French supplier Greentech has set up a new factory in Tarapoto in northern Peru. The plant’s jungle location is closer to Greentech’s Inca inchi crops, which the company hopes will help it meet growing demand for its certified organic Inca inchi oil. Greentech also says the new plant’s proximity will enable the production of new cosmetic actives extracted from Inca inchi seed cakes. Greentech’s activities in Peru include its Omega Project, set up in collaboration with Peruvian company Agroindustrias Amazonicas in 2003, which has contributed to the economic development of producers from local villages around the plant.
Rules & regulations
In terms of regulation, Colombia has shown important advances. According to Concha Prada: “The validity certificates have increased, microbiological standards are being arranged, as well as the requirements of the natural ingredients to be used in cosmetics in the Andean region, the norms of use and taking advantage of the natural Colombian biodiversity, the norms for warnings on cosmetic labels, inspection guides and protection of cosmetic plants.”

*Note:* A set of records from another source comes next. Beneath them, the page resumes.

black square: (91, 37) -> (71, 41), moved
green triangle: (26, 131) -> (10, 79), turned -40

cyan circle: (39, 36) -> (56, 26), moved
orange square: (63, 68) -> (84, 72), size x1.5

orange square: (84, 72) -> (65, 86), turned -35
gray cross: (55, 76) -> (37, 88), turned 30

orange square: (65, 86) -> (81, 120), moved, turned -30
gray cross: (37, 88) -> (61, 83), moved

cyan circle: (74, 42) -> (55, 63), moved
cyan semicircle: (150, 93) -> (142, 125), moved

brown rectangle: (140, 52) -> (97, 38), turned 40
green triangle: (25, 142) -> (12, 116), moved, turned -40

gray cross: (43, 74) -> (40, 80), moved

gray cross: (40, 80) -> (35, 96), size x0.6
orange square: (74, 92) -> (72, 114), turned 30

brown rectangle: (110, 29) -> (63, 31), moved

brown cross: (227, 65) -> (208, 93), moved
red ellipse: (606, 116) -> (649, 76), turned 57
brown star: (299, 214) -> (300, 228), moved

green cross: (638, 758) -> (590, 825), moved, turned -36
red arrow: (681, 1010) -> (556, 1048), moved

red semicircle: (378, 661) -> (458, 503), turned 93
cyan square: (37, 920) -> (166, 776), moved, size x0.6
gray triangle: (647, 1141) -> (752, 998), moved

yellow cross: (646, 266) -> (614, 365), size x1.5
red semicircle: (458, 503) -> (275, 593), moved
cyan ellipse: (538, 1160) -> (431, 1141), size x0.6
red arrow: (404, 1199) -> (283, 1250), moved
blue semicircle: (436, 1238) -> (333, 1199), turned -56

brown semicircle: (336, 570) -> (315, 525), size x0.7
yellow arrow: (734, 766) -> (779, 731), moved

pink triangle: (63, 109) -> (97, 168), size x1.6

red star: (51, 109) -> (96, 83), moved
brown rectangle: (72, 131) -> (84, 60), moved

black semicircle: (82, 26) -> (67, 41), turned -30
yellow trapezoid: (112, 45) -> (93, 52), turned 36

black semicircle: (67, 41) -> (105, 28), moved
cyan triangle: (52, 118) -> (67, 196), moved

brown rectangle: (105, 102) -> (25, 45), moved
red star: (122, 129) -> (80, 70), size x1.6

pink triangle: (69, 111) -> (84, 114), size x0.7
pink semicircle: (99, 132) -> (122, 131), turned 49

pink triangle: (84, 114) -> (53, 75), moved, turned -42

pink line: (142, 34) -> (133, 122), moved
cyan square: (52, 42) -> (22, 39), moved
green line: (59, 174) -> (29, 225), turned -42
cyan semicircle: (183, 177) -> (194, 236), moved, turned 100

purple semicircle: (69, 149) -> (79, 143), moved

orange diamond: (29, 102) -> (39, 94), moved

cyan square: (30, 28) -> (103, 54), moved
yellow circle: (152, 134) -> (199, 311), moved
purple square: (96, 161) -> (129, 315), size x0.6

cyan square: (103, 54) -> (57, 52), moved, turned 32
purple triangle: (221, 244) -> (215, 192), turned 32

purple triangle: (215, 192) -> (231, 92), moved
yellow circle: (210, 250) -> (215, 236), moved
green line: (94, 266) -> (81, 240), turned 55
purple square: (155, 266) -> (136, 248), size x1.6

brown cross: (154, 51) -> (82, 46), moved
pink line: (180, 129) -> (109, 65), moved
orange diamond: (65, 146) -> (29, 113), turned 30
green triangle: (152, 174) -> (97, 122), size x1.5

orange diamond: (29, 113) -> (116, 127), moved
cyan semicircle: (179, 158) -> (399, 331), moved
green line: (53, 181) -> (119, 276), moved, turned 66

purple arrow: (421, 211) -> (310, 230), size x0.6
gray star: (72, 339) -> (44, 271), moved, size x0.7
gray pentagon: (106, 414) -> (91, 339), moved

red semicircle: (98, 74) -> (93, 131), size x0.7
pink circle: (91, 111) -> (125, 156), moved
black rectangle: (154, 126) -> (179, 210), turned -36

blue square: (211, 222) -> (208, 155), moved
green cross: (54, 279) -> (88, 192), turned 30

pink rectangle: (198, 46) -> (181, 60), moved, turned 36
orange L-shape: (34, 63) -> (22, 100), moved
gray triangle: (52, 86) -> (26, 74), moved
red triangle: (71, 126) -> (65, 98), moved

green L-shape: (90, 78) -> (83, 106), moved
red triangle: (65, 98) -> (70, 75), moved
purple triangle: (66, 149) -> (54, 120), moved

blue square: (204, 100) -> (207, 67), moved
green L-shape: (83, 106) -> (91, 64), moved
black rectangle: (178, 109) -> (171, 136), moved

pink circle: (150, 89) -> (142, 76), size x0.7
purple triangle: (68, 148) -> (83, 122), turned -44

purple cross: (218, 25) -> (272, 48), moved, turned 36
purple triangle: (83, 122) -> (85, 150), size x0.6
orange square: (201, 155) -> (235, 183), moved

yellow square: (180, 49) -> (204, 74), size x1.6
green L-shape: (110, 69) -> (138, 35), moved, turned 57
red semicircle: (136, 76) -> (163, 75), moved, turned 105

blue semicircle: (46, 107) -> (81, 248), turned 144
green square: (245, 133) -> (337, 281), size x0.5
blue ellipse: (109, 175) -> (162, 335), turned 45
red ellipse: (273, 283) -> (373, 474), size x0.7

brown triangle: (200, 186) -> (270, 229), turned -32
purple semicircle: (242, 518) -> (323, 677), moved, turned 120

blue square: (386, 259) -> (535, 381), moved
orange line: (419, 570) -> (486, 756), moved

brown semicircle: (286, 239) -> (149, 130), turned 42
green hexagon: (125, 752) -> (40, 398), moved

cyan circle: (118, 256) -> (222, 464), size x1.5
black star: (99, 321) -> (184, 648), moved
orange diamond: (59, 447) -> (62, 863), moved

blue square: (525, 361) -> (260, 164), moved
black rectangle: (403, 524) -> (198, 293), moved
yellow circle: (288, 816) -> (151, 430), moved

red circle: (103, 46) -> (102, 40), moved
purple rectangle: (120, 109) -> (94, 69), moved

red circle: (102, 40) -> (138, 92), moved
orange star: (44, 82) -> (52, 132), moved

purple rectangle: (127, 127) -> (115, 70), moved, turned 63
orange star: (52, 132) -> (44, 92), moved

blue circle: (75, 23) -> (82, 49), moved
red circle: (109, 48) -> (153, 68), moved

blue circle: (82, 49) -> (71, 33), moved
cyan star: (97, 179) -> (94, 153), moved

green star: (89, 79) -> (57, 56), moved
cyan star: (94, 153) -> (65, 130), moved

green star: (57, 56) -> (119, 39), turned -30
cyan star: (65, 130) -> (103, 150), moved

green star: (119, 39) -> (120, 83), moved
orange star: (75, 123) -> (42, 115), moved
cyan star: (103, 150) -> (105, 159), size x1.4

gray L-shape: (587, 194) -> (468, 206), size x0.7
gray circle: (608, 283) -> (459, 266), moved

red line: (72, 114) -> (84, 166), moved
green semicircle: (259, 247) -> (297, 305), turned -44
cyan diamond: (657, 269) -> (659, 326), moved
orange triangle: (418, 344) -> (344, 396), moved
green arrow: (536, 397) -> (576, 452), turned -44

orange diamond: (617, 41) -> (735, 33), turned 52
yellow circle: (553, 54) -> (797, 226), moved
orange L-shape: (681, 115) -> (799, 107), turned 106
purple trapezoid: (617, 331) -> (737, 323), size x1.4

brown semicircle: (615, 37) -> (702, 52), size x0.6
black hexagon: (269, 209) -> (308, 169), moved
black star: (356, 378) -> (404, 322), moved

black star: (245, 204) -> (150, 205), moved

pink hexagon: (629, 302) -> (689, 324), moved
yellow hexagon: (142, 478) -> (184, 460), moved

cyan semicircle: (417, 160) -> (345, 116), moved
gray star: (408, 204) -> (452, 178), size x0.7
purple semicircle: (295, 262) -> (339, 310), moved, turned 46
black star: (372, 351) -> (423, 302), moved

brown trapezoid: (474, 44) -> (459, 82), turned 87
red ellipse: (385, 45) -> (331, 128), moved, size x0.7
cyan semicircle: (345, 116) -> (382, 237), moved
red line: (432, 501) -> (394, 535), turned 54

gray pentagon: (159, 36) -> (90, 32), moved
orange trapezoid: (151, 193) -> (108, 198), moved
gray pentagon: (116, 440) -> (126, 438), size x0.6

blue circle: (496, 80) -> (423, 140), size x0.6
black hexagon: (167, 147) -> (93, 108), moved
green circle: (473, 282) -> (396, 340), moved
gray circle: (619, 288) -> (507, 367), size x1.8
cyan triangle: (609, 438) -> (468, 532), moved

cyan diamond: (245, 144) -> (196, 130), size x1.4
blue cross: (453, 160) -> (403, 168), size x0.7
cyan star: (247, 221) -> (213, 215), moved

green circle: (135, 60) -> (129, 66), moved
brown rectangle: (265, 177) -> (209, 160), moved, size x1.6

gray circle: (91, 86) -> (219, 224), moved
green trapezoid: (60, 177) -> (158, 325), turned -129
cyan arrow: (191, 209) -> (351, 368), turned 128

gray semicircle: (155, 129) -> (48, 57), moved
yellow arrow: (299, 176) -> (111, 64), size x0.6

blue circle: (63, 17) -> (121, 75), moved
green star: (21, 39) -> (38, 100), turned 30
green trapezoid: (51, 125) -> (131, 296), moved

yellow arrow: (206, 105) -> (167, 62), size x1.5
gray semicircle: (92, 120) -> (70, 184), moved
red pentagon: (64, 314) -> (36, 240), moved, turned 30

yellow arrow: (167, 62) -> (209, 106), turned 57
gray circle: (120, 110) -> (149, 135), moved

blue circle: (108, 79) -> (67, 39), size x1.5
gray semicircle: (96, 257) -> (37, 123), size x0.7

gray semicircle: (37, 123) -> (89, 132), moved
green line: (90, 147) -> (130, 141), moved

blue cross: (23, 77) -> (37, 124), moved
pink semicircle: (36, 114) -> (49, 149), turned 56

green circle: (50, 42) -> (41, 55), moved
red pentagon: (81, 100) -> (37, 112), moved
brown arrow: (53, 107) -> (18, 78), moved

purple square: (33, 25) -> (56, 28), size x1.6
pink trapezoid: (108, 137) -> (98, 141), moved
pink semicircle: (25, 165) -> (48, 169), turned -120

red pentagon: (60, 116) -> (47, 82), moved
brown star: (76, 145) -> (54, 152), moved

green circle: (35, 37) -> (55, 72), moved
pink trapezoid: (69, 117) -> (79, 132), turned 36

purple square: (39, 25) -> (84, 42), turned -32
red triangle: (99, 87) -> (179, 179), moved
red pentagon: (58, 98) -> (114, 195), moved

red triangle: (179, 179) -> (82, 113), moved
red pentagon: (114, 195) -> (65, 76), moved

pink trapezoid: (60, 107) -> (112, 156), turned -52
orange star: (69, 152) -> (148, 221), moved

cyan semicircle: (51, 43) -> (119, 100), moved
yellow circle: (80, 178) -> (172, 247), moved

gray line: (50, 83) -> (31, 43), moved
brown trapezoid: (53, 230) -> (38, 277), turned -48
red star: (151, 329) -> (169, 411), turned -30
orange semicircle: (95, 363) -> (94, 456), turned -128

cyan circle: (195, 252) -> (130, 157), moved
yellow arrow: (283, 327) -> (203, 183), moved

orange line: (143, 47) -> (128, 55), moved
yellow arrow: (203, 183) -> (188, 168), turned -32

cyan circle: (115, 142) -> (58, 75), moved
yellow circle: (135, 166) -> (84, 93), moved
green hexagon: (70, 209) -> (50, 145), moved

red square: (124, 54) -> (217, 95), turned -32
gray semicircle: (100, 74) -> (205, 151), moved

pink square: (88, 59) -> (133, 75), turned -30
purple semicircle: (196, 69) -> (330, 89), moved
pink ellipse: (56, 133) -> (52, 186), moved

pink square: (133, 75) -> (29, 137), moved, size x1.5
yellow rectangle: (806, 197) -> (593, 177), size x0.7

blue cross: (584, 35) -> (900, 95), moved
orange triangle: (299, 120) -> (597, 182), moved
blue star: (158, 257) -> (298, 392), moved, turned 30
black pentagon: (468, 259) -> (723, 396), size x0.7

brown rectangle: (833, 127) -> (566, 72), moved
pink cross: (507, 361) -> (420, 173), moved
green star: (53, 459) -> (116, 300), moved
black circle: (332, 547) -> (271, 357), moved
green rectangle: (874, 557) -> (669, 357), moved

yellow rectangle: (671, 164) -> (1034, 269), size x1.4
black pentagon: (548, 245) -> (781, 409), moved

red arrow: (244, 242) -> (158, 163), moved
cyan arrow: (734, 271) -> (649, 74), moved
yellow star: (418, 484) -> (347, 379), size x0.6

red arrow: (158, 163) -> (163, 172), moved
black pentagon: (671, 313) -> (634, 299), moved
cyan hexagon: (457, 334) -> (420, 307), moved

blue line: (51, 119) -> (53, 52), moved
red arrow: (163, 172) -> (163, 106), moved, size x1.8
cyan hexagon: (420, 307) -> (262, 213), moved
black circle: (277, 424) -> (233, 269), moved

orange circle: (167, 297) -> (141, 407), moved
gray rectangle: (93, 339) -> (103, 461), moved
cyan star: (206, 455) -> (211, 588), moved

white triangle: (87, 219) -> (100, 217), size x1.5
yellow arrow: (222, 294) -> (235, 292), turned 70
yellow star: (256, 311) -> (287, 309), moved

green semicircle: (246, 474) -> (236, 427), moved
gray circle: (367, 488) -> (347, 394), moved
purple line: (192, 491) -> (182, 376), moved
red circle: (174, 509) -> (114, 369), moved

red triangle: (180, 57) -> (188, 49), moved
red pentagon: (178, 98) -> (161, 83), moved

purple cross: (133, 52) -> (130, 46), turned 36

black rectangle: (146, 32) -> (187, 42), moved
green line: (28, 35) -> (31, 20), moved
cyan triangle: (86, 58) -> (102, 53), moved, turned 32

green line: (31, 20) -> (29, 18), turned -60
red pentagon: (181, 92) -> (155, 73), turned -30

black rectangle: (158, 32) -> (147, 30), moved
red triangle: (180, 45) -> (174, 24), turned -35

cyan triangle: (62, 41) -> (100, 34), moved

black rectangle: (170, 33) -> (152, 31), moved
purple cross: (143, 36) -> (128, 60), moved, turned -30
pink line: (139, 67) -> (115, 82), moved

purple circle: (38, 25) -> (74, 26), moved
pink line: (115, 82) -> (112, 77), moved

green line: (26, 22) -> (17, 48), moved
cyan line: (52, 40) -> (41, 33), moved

In Mexico, one of the latest projects is the Advertisement Auto regulation code for cosmetic products. “This document will permit the development of ad activity driven by the consumer through mass media based on ethical principles, favouring the knowledge and comprehension of the benefits, scope and correct use of cosmetic products,” according to Ramos. With this Code “the consumer can be certain that the products they consume are secure and that the ads directed at them are honest, legal, truthful and ascertainable”.
And a relevant advance in the regulation field in Uruguay is the elimination of the internal tax (IMESI) of 11.5% in sun protection products. “The next challenge for the Uruguayan Cosmetic Chamber will be to eliminate IMESI from other cosmetic products in the country, as has already been done in Brazil and Argentina,” explains Saiz.
A positive growth in the income of workers and employment in Brazil is helping boost sales of cosmetics and personal care products
On the other hand, Chile’s Márquez adds: “The industry will solicit the authorities for some form of control for cosmetic products. These should be serious controls, not bureaucratic ones that assist the increase of technical obstacles of commerce and that keep a firm hand on the incredible increase of contraband and fake products that invade the country every day, especially from China.
“Only regulations for sun protection (SPF 50 plus), baby products, hyperallergenic products and fluoride toothpastes have been modified to-date. The new regimen will face many commercial obstacles, both in the country and in the region in terms of imports and exports and the innumerable barriers due to the large number of free trade agreements that our country has around the world.
“We are seeing challenges for the region. With CASIC (Council Association for the Latin American Cosmetics Industry) we are confronted with sanitary regulation, technical obstacles to commerce, contraband, fakes and parallel markets. We are attending to the development and advances in natural and organic products, environmental themes, social responsibility and an increase in commerce between countries in the region,” Márquez concludes.